— WHAT YOU NEED TO DO —
Please retype the data below exactly, stopping after the line with "zudem nicht beweisen konnte, dass sie eine" and skipping every picture.

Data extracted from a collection

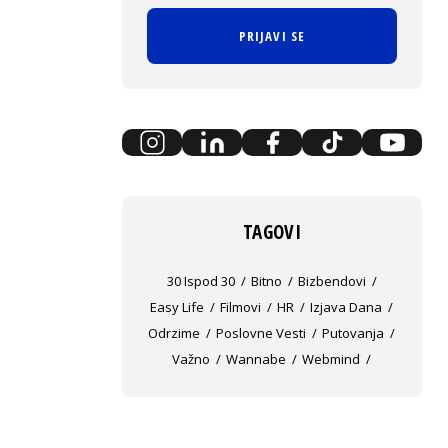
PRIJAVI SE
TAGOVI
30 Ispod 30
Bitno
Bizbendovi
Easy Life
Filmovi
HR
Izjava Dana
Odrzime
Poslovne Vesti
Putovanja
Važno
Wannabe
Webmind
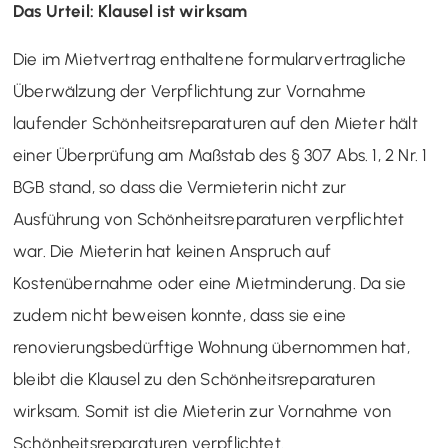
Das Urteil: Klausel ist wirksam
Die im Mietvertrag enthaltene formularvertragliche
Überwälzung der Verpflichtung zur Vornahme
laufender Schönheitsreparaturen auf den Mieter hält
einer Überprüfung am Maßstab des § 307 Abs. 1, 2 Nr. 1
BGB stand, so dass die Vermieterin nicht zur
Ausführung von Schönheitsreparaturen verpflichtet
war. Die Mieterin hat keinen Anspruch auf
Kostenübernahme oder eine Mietminderung. Da sie
zudem nicht beweisen konnte, dass sie eine
renovierungsbedürftige Wohnung übernommen hat,
bleibt die Klausel zu den Schönheitsreparaturen
wirksam. Somit ist die Mieterin zur Vornahme von
Schönheitsreparaturen verpflichtet.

— TASK RESULT —
PRIJAVI SE
TAGOVI
30 Ispod 30
Bitno
Bizbendovi
Easy Life
Filmovi
HR
Izjava Dana
Odrzime
Poslovne Vesti
Putovanja
Važno
Wannabe
Webmind
Das Urteil: Klausel ist wirksam
Die im Mietvertrag enthaltene formularvertragliche
Überwälzung der Verpflichtung zur Vornahme
laufender Schönheitsreparaturen auf den Mieter hält
einer Überprüfung am Maßstab des § 307 Abs. 1, 2 Nr. 1
BGB stand, so dass die Vermieterin nicht zur
Ausführung von Schönheitsreparaturen verpflichtet
war. Die Mieterin hat keinen Anspruch auf
Kostenübernahme oder eine Mietminderung. Da sie
zudem nicht beweisen konnte, dass sie eine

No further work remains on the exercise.